DiNapoli: Greenburgh CSD #7 Could Have Used Over a Million Dollars in Excessive Surplus to Reduce Taxes

Surplus Exceeded Amount Allowed by Law

Greenburgh Central School District #7 could have used $1.2 million of its budget surplus to reduce taxes or pay off debt in the 2007-08 school year, according to an audit released by State Comptroller Thomas P. DiNapoli. The surplus, otherwise known as the unreserved, unappropriated fund balance, reached $2.8 million by June 2007, which was in excess of the amount allowed by Real Property Tax Law by about $1.2 million. The total surplus for that year reached $2.8 million. The audit covered the period July 2007 to July 2008.

“Officials need to watch every taxpayer dime,” DiNapoli said. “That means reducing excessive surpluses and giving the money back to taxpayers or reducing debt whenever possible. Now more than ever, school districts must make the best use of tax dollars and adhere to the law prohibiting excessive surpluses.”

DiNapoli’s audit also found that the district:

  • inappropriately placed surplus moneys of nearly $2 million from the 2006-07 fiscal year in a tax certiorari reserve fund established in October 2007 for the purpose of paying for the settlement of tax certiorari cases of the preceding year’s tax roll;
  • procured approximately $250,000 in professional services from seven vendors without using requests for proposals (RFPs) or soliciting competitive quotes;
  • did not adequately segregate duties in the payroll function and the treasurer’s office, or provide proper supervision, creating an atmosphere where moneys could be lost or stolen;
    overpaid 68 teaching assistants approximately $35,000;
  • did not ensure that procedures for obtaining background checks were performed for employees of outside contractors who have direct contact with students, in violation of state education law; and
  • did not develop adequate security measures to protect computerized data and hardware, making equipment and computer files – which contain personal and confidential data –vulnerable to damage, alteration or theft.

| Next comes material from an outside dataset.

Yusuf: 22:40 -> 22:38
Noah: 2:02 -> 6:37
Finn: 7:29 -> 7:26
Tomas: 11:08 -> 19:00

DiNapoli recommended that district officials:

  • more closely monitor the unreserved, unappropriated fund balance to ensure that it is within the limit required by law, as it should be used to reduce taxes or properly retained or reserved under provisions of law;
  • ensure that, when placing moneys in tax certiorari reserves, officials consider the amount which might reasonably be needed to meet expenses for judgments or claims arising from the tax roll in the year the moneys are deposited. They should also ensure that reserve funds are established in a timely manner;
  • develop written policies and procedures and individual job descriptions for the treasurer and payroll functions;
  • either segregate the incompatible duties in the treasurer’s office and payroll processing, or implement compensating controls;
  • take the necessary steps to recover the overpayments made to teaching assistants;
  • develop a procedure to ensure that steps are taken to obtain required background checks that are conducted on employees of outside contractors; and
  • ensure that all computer servers are adequately secured. These controls should include the use of a locked door to which only authorized personnel have keys.

District officials generally agreed with DiNapoli’s recommendations and indicated they planned to initiate, or have already taken, corrective action. Click here to view the audit.

School District Accountability
In order to improve accountability of the state’s schools, DiNapoli’s office will audit all of New York’s 834 school districts, Board of Cooperative Educational Services and charter schools by 2010. The State Comptroller’s office has completed 550 school audits and approximately 180 school audits are currently underway.